***** Data to use *****

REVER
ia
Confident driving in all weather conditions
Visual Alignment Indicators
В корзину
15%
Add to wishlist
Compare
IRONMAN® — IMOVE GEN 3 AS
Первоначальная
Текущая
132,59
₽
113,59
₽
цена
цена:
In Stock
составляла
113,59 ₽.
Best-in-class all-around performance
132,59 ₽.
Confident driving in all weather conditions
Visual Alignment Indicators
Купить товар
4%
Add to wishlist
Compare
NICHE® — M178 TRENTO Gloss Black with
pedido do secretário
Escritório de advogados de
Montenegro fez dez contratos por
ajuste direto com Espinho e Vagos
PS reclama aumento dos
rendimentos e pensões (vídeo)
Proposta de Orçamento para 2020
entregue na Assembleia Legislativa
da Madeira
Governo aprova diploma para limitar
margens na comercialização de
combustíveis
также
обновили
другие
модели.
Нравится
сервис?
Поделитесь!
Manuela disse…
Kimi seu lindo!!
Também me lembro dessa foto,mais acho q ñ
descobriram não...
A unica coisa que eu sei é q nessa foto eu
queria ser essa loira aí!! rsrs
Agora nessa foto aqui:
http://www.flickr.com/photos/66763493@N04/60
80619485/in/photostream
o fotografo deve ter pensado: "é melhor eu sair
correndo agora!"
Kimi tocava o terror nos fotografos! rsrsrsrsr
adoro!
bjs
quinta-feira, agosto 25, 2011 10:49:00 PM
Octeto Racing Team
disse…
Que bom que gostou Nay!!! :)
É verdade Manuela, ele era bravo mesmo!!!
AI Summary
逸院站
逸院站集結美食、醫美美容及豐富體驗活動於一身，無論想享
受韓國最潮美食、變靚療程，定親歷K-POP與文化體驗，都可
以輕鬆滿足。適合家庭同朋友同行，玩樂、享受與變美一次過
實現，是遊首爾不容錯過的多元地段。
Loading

*****
***** Data to use *****

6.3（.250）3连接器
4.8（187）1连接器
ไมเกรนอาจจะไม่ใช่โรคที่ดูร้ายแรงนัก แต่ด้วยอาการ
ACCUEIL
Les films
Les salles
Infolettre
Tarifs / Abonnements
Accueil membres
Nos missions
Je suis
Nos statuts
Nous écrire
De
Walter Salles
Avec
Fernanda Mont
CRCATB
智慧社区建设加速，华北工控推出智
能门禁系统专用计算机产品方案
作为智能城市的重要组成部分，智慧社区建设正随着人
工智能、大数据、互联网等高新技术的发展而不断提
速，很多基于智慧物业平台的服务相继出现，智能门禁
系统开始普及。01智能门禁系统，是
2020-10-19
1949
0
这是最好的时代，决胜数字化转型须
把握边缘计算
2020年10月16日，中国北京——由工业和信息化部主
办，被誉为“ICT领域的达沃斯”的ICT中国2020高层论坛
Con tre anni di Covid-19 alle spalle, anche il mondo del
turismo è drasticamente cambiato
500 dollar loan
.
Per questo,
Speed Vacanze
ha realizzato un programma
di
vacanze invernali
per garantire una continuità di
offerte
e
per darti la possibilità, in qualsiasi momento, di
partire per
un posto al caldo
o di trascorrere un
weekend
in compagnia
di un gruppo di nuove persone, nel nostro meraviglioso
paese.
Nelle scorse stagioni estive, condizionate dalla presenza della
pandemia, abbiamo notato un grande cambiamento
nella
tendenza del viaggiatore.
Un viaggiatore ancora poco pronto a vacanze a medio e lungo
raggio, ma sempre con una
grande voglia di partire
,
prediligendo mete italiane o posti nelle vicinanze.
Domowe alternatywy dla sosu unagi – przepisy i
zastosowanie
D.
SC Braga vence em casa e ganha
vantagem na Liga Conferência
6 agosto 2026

*****
***** Data to use *****

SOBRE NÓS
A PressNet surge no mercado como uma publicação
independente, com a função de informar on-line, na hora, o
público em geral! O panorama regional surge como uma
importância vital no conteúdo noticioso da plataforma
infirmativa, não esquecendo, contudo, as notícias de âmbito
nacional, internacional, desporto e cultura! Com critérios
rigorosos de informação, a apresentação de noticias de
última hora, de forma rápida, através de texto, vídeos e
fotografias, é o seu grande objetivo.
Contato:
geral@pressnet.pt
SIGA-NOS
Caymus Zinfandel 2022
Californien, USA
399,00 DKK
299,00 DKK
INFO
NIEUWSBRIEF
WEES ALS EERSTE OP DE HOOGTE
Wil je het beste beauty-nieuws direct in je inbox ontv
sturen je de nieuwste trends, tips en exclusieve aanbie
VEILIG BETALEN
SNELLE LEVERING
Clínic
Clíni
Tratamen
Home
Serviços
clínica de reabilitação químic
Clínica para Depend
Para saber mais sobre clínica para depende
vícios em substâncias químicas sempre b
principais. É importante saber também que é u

*****

■ To do
Lines of the listing above that contain the word "grande" must all be copied.

■ Expected answer
pandemia, abbiamo notato un grande cambiamento
grande voglia di partire
fotografias, é o seu grande objetivo.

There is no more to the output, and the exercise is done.